SciML / EasyModelAnalysis.jl

High level functions for analyzing the output of simulations
MIT License
81 stars 14 forks source link

Simple fitting example #197

Closed alex-s-gardner closed 1 year ago

alex-s-gardner commented 1 year ago

I'd like to start working in the SciML echo system... it's incredibly impressive.

One thing that I would like to do, that I expect many others entering the echo system might also start at, is to optimize the coefficients (parameters) of a model to best fit observations. I have been looking through the EasyModelAnalysis.jl, Optimizations.jl and ModelingToolkit.jl documentation and I'm struggling to wrap my head around the echo system to solve my problem... I'm not the fastest learner but I'm certainly not the slowest. I think most of the barrier is in the nomenclature. I think a simple-relatable example would help greatly and I'd be happy to make a PR if I can get some guidance on how to do the task:

I have observations of a seasonal process that can be well explained using a "tilted" sine wave with offset and trend:

eqn(t,p) =  p[1] .+ p[2] * t .+ p[3] * (1 / p[5]) * atan.(p[5] * sin.(2.0 * pi * (t .+ p[4])) ./ (1 .- p[5] * cos.(2.0 * pi * (t .+ p[4]))))

where t is time and p are the model coefficients. And I can create synthetic observations:

# time at which observations are made
t = collect(0:0.001:10) 

# model coefficients  that I'd like to invert for given t and y
p = [0.0, 0.0, 1, 0.2, 0.9] 

# synthetic observations (model + noise)
y = eqn(t, p) .+ rand(length(t));

We can now visualize the observations:

using Plots
scatter(t, y)
Screenshot 2023-07-21 at 3 42 41 PM

Now, how can I use EasyModelAnalysis.jl to invert for the coefficients p that best fit the observations?

ChrisRackauckas commented 1 year ago

Hey, the fitting methods in EasyModelAnalysis were designed for ODE models.

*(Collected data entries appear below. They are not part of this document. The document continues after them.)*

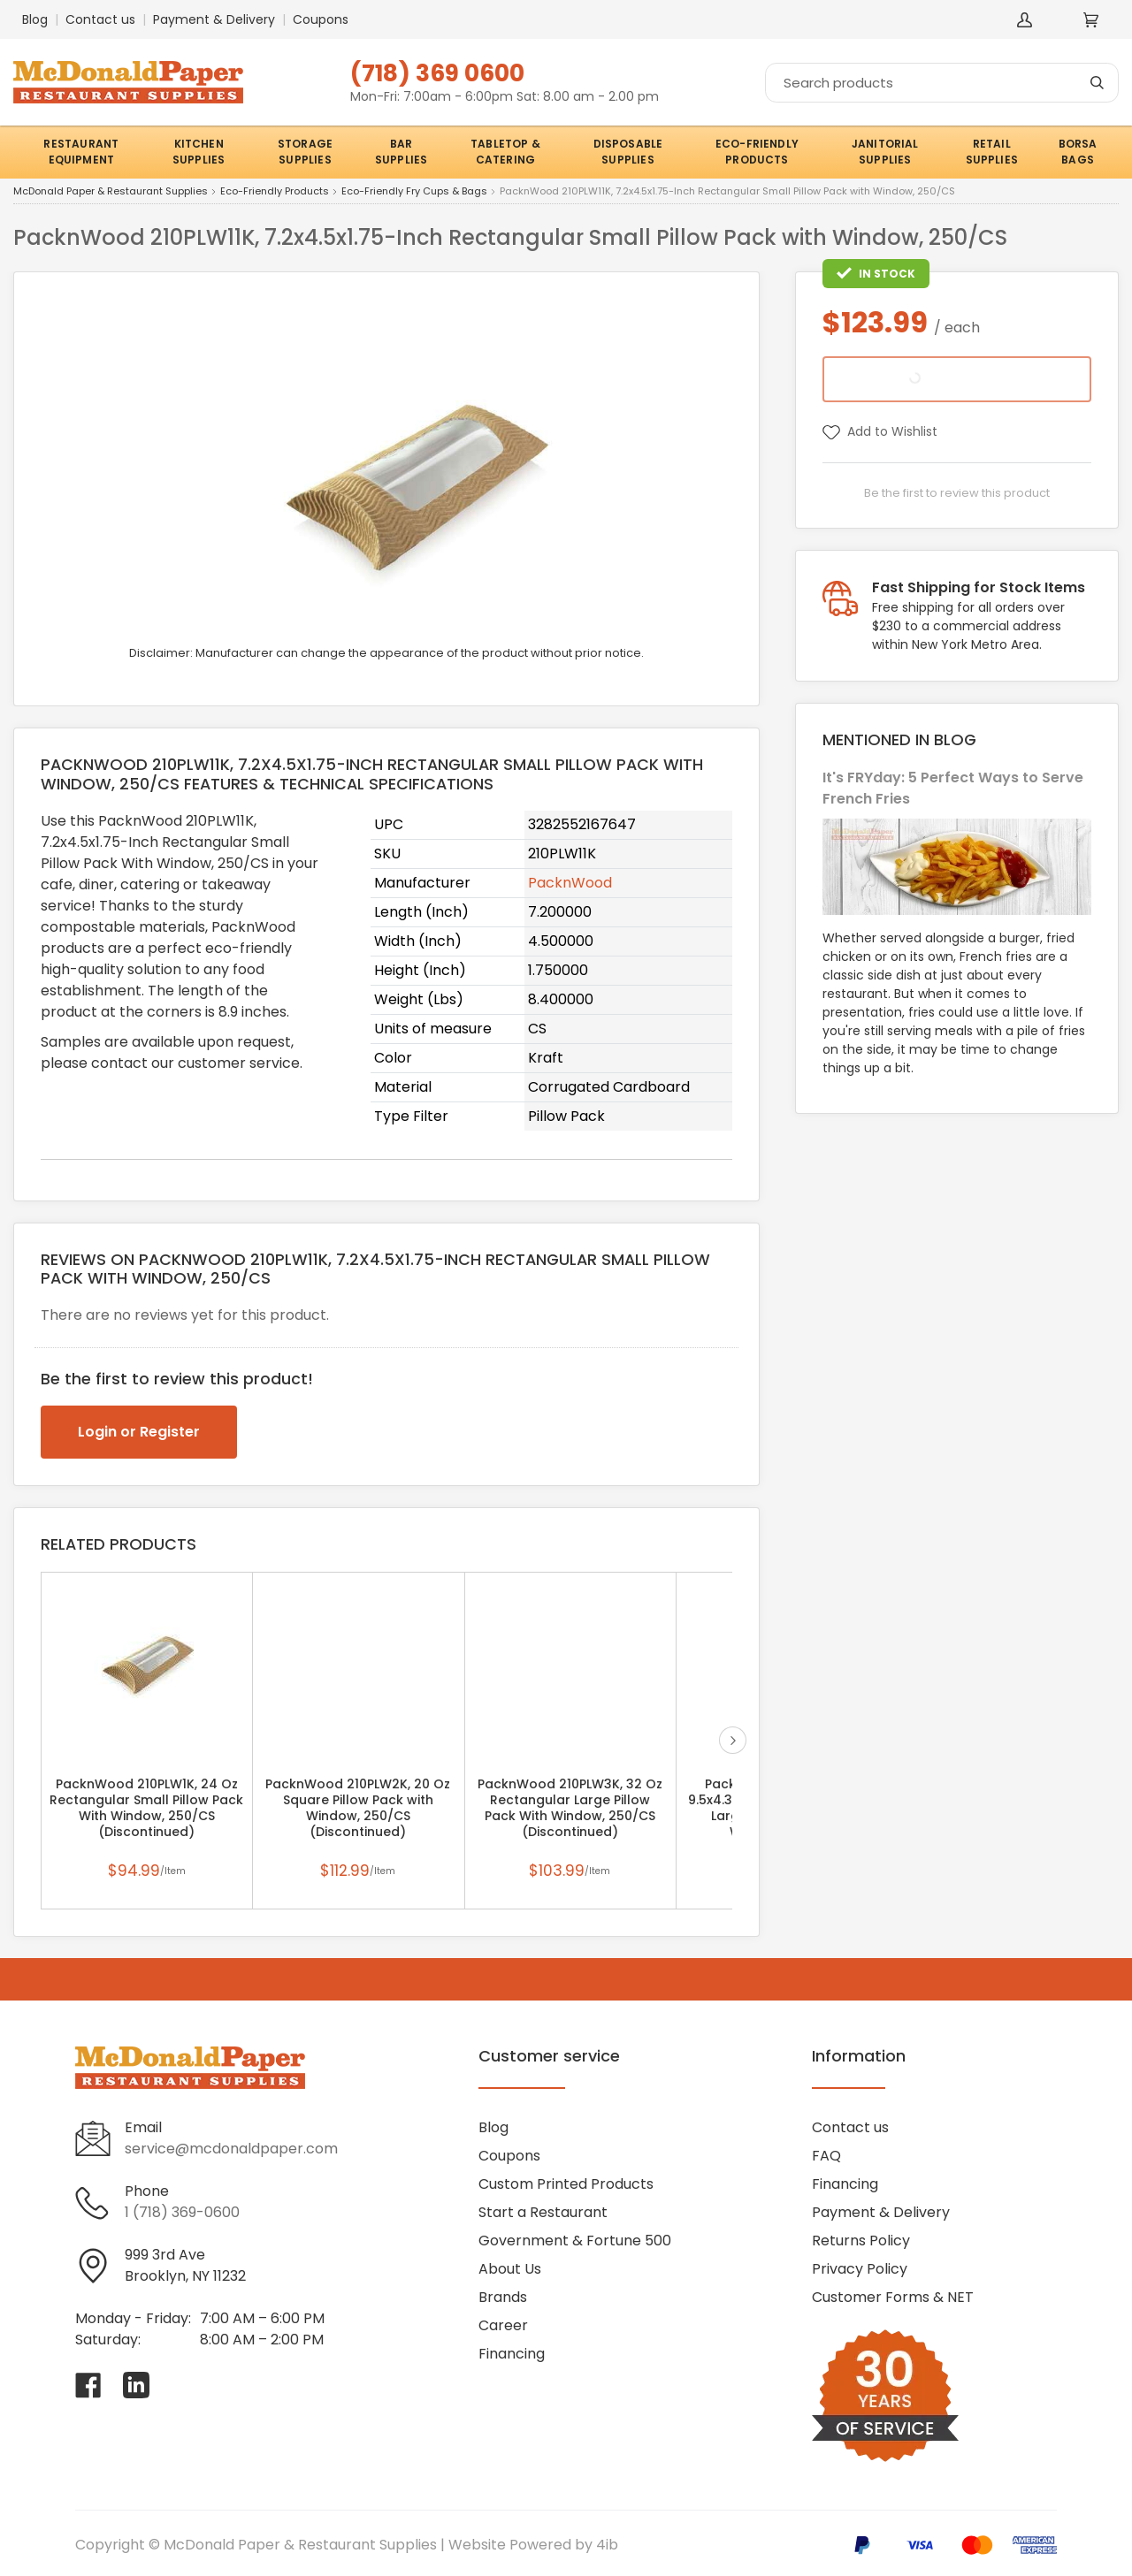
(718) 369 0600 (437, 73)
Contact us (100, 19)
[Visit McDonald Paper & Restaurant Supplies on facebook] (88, 2385)
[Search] (942, 83)
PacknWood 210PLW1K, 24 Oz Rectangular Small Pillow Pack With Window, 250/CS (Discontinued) (146, 1808)
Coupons (320, 19)
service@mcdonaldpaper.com (231, 2148)
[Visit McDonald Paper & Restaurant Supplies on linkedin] (136, 2385)
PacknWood (570, 883)
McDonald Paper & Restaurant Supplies (110, 192)
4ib (607, 2544)
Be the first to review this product (957, 492)
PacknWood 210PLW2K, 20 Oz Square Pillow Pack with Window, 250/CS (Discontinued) (357, 1808)
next (732, 1740)
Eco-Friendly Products (274, 192)
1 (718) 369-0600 (182, 2212)
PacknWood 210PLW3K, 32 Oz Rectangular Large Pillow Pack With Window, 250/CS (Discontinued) (570, 1808)
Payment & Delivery (214, 19)
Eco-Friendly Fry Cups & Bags (414, 192)
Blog (35, 19)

We could add a simple curvefit function. For now you can just directly use Optimization.jl. This would look like:

using Optimization, OptimizationPolyalgorithms, ForwardDiff

eqn(t,p) =  p[1] .+ p[2] * t .+ p[3] * (1 / p[5]) * atan.(p[5] * sin.(2.0 * pi * (t .+ p[4])) ./ (1 .- p[5] * cos.(2.0 * pi * (t .+ p[4]))))
function cost(p,_)
    predicted = map(t->eqn(t, p), t_data)
    sum(abs2,predicted .- data) / length(data)
end
optf = OptimizationFunction(cost, Optimization.AutoForwardDiff())

prob = OptimizationProblem(optf, pguess)
sol = solve(prob, PolyOpt())
sol.u # this is the best `p`
alex-s-gardner commented 1 year ago

Thanks a ton Chris... the EasyModelAnalysis read me has "Please find the parameters that best fit the model to the data." But I guess this was intended to only pertain ODEs?

alex-s-gardner commented 1 year ago

Thanks again... just as an FYI, I implemented the version above that you suggested then benchmarked against LsgFit.jl and find that for this example LsgFit was 5X faster out of the box. No judgement of Optimization.jl as I suspect under the hood much of the same code is being shared between packages.

## Use optimization.jl
using Optimization, OptimizationPolyalgorithms, ForwardDiff
p0 = [0.1, 0.1, 1, 0.1, 0.1]

function cost(p0, _)
    sum(abs2, eqn.(t, Ref(p0)) .- y) / length(y)
end

using BenchmarkTools
@btime begin
    optf = OptimizationFunction($cost, Optimization.AutoForwardDiff())

    prob = OptimizationProblem(optf, $p0)
    sol = solve(prob, PolyOpt())
end
 949.181 ms (32553 allocations: 194.14 MiB)
# use LsqFit
using LsqFit
@btime fit = curve_fit($eqn, $t, $y, $p0)
145.470 ms (4050 allocations: 150.14 MiB)
ChrisRackauckas commented 1 year ago

LsqFit is fast but generally inaccurate, which is why I generally avoid it. But if it works for a problem then it will be efficient.

alex-s-gardner commented 1 year ago

@ChrisRackauckas thanks... hope to dive deeper into the echo system in the coming months.